Data records START

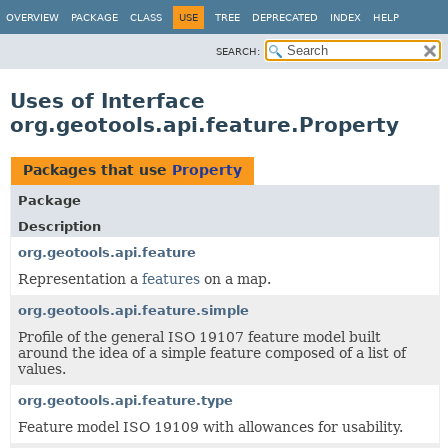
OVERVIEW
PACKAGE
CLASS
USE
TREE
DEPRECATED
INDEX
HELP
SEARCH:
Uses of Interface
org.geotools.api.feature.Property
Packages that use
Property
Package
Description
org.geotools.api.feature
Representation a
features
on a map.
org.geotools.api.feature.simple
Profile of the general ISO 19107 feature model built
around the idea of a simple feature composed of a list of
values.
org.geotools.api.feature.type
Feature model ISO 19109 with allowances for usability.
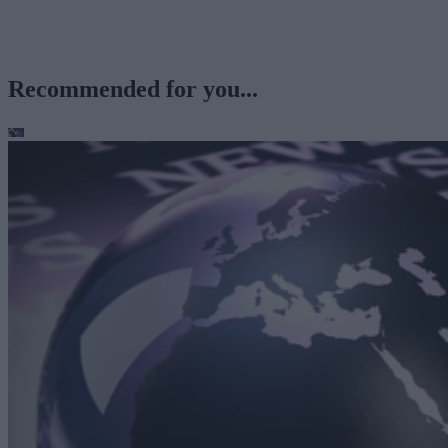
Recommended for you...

Data records END
Data records START

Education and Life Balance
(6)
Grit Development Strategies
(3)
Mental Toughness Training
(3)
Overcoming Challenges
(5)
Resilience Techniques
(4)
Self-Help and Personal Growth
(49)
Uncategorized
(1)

Data records END
Data records START

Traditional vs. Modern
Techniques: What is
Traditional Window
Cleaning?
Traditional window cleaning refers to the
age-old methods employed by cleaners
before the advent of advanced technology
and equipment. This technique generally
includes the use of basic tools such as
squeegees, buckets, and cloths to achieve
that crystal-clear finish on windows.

Data records END

Copy whichever lines above contain the string "Techniques".

* Answer
Resilience Techniques
Techniques: What is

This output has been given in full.